For this purpose, we will use a concept called a width_map:

    let mut width_map: HashMap<u16, usize> = HashMap::new();

This is simply a mapping from column number to width in character length of the included value. At the end, we will multiply the width by 1.2 to actually set the width. This is because it’s not trivial to know the exact pixel width based on the font and font size we’re using. This might seem hacky, but it works well and is actually what was recommended by the libxlsxwriter author as well as a simple workaround. A more fancy version would be to map each character to it’s exact pixel width and calculate the exact width that way.

Next, we’re going to create the header row:

    create_headers(&mut sheet, &mut width_map);

…which looks like this:

fn create_headers(sheet: &mut Worksheet, mut width_map: &mut HashMap<u16, usize>) {
    let _ = sheet.write_string(0, 0, "Id", None);
    let _ = sheet.write_string(0, 1, "StartDate", None);
    let _ = sheet.write_string(0, 2, "EndDate", None);
    let _ = sheet.write_string(0, 3, "Project", None);
    let _ = sheet.write_string(0, 4, "Name", None);
    let _ = sheet.write_string(0, 5, "Text", None);

    set_new_max_width(0, "Id".len(), &mut width_map);
    set_new_max_width(1, "StartDate".len(), &mut width_map);
    set_new_max_width(2, "EndDate".len(), &mut width_map);
    set_new_max_width(3, "Project".len(), &mut width_map);
    set_new_max_width(4, "Name".len(), &mut width_map);
    set_new_max_width(5, "Text".len(), &mut width_map);
}

Essentially, this is just boilerplate, which adds a column for each of our data points in the first (0th) row, with the title.

Here, we also use the set_new_max_width function with our width_map:

fn set_new_max_width(col: u16, new: usize, width_map: &mut HashMap<u16, usize>) {
    match width_map.get(&col) {
        Some(max) => {
            if new > *max {
                width_map.insert(col, new);
            }
        }
        None => {
            width_map.insert(col, new);
        }
    };
}

As you can see, for each column, we go ahead and update the maximum width.
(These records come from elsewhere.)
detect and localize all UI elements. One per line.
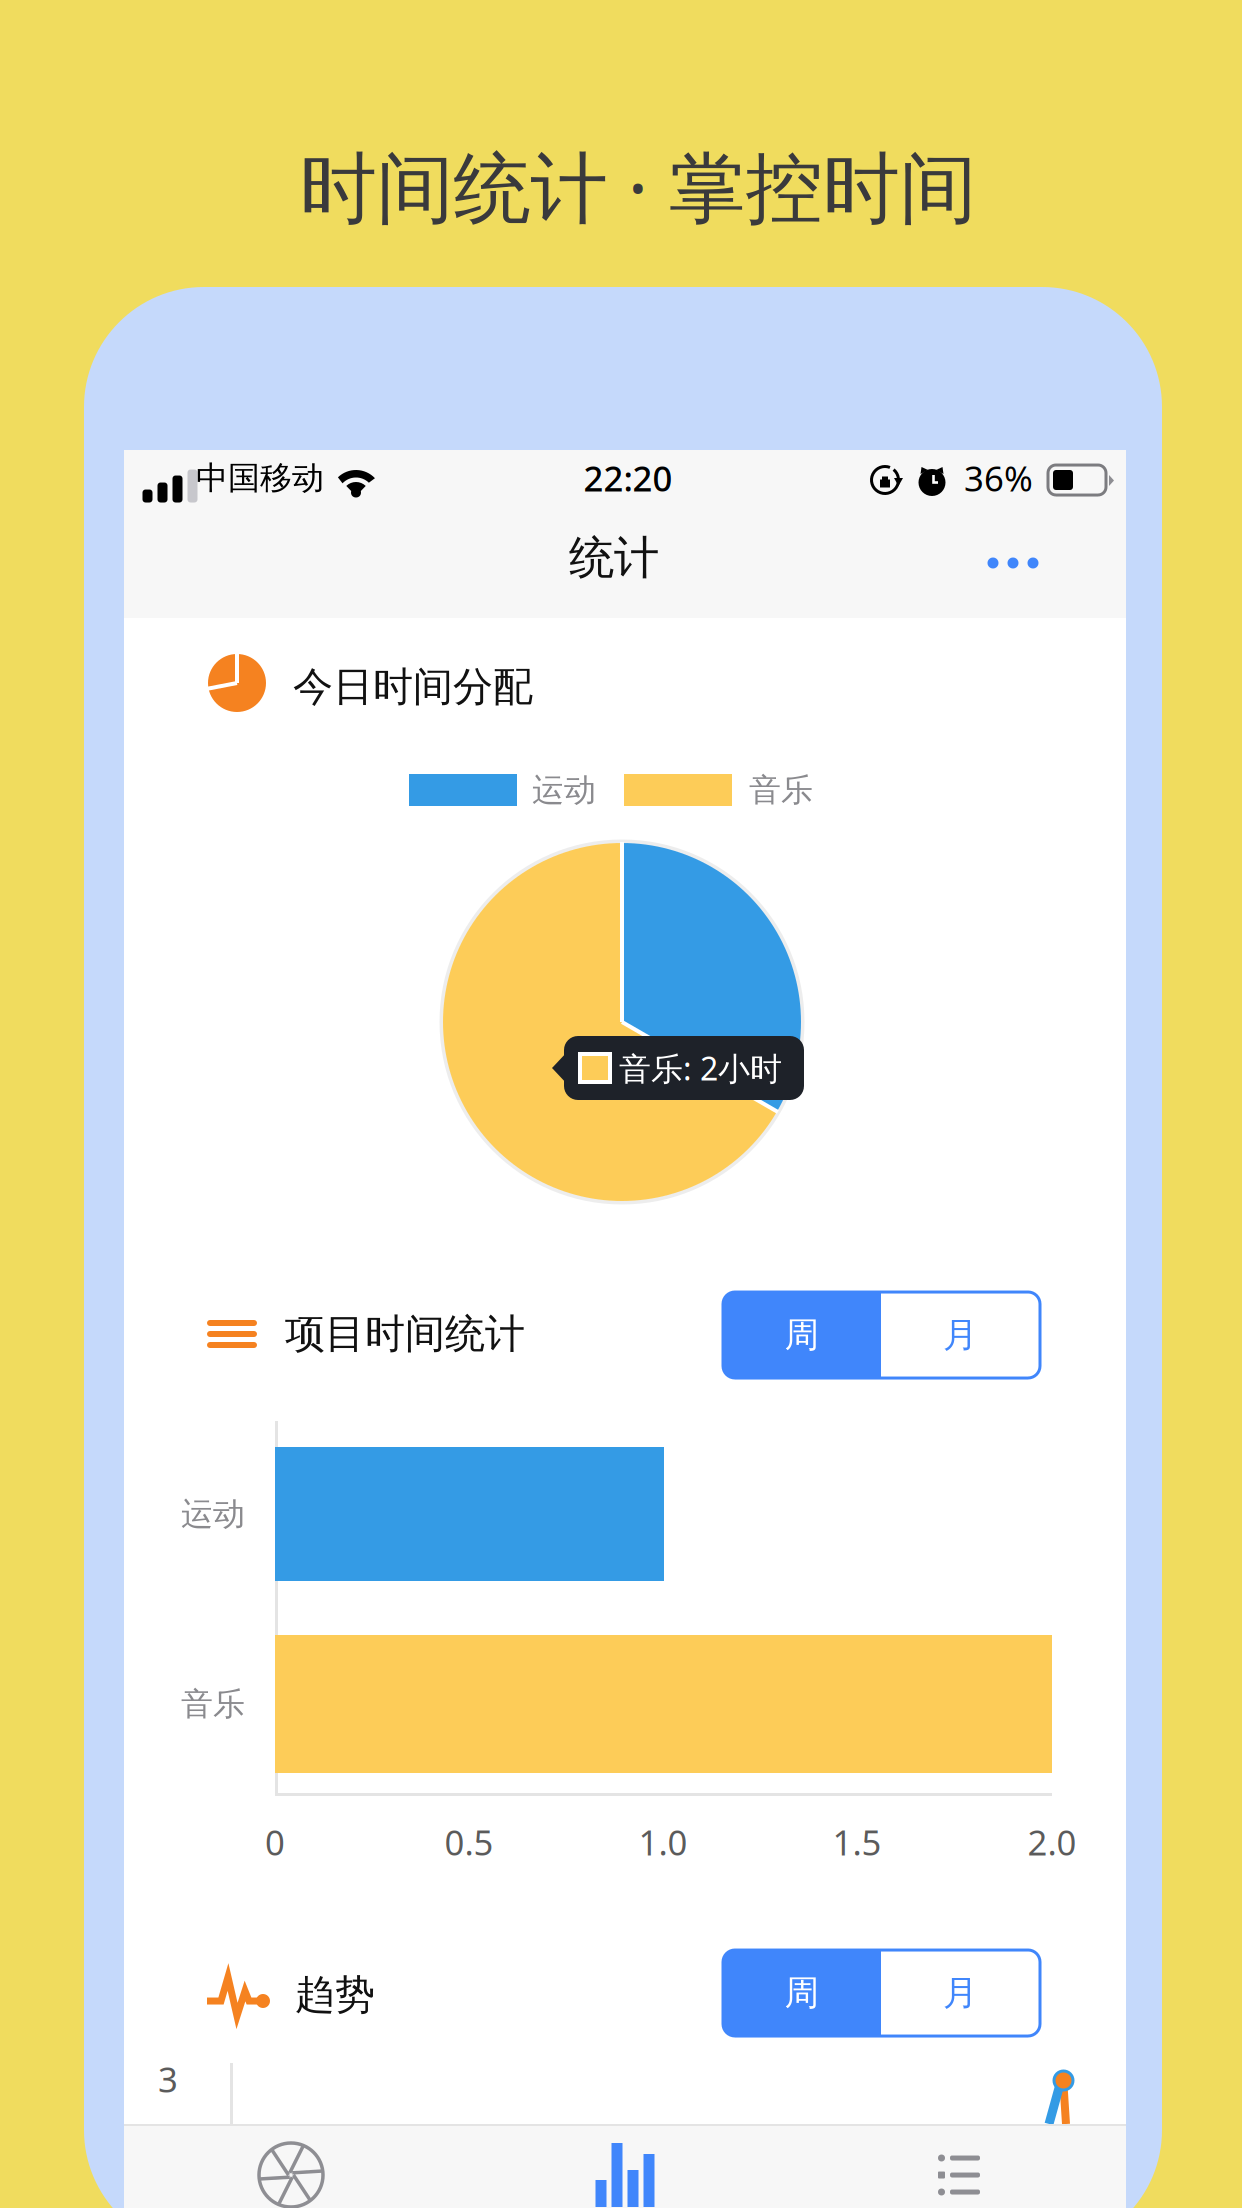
staticText: 月 — [943, 1314, 978, 1356]
button[interactable]: Overview — [124, 2133, 458, 2208]
button[interactable]: 月 — [881, 1292, 1040, 1378]
staticText: 音乐 — [181, 1684, 245, 1724]
staticText: 1.5 — [832, 1819, 882, 1865]
button[interactable]: 周 — [723, 1292, 881, 1378]
button[interactable]: 月 — [881, 1950, 1040, 2036]
staticText: 1.0 — [638, 1819, 688, 1865]
staticText: 音乐 — [749, 770, 813, 810]
staticText: 运动 — [532, 770, 596, 810]
button[interactable]: More options — [933, 522, 1093, 604]
staticText: 周 — [784, 1314, 820, 1356]
staticText: 运动 — [181, 1494, 245, 1534]
staticText: 0 — [265, 1819, 285, 1865]
staticText: 周 — [784, 1972, 820, 2014]
button[interactable]: 周 — [723, 1950, 881, 2036]
staticText: 0.5 — [444, 1819, 494, 1865]
staticText: 项目时间统计 — [285, 1309, 525, 1358]
staticText: 月 — [943, 1972, 978, 2014]
staticText: 今日时间分配 — [293, 662, 533, 712]
staticText: 时间统计 · 掌控时间 — [300, 135, 976, 237]
button[interactable]: Records — [792, 2133, 1126, 2208]
staticText: 统计 — [569, 530, 659, 586]
staticText: 音乐: 2小时 — [619, 1047, 782, 1089]
staticText: 2.0 — [1028, 1819, 1076, 1865]
button[interactable]: Statistics — [458, 2133, 792, 2208]
staticText: 3 — [158, 2056, 178, 2102]
staticText: 22:20 — [584, 455, 672, 501]
staticText: 36% — [964, 455, 1033, 501]
staticText: 中国移动 — [196, 458, 324, 498]
staticText: 趋势 — [295, 1970, 375, 2020]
In this case, we simply take the string length of our hardcoded header values. But we will use the same technique later on with our generated random data.

Before we get to that though, let’s define some formatting rules back in the create_xlsx function:

    let fmt = workbook
        .add_format()
        .set_text_wrap()
        .set_font_size(FONT_SIZE);

    let date_fmt = workbook
        .add_format()
        .set_num_format("dd/mm/yyyy hh:mm:ss AM/PM")
        .set_font_size(FONT_SIZE);

These two formats are just for basic text and for dates. It’s useful to define them once, so we don’t have to allocate one for each row/column.

With that out of the way, we can go ahead and add one row for each of our Things:

    for (i, v) in values.iter().enumerate() {
        add_row(i as u32, &v, &mut sheet, &date_fmt, &mut width_map);
    }
fn add_row(
    row: u32,
    thing: &Thing,
    sheet: &mut Worksheet,
    date_fmt: &Format,
    width_map: &mut HashMap<u16, usize>,
) {
    add_string_column(row, 0, &thing.id, sheet, width_map);
    add_date_column(row, 1, &thing.start_date, sheet, width_map, date_fmt);
    add_date_column(row, 2, &thing.end_date, sheet, width_map, date_fmt);
    add_string_column(row, 3, &thing.project, sheet, width_map);
    add_string_column(row, 4, &thing.name, sheet, width_map);
    add_string_column(row, 5, &thing.text, sheet, width_map);

    let _ = sheet.set_row(row, FONT_SIZE, None);
}

The add_row function simply goes over all the fields we want to display and calls helper functions for setting string and date fields. Then, at the end, we set the height of the row to the FONT_SIZE property, to ensure we don’t cut off the text vertically.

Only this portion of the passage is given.